**Work task:**
From the records below, output exactly the lines running from the line containing "ambasciatori autentici del brand" through the line containing "riescono più a raggiungere.", and no others.

■ ■ ■ ■

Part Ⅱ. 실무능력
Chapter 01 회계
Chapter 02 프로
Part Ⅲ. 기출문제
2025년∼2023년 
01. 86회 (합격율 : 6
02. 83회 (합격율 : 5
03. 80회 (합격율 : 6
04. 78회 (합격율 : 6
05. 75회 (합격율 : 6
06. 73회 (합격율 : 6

■ ■ ■ ■

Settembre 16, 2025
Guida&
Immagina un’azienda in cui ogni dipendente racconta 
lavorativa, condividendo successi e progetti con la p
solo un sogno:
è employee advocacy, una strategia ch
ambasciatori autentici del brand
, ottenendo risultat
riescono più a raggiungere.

■ ■ ■ ■

**Final answer:**
ambasciatori autentici del brand
, ottenendo risultat
riescono più a raggiungere.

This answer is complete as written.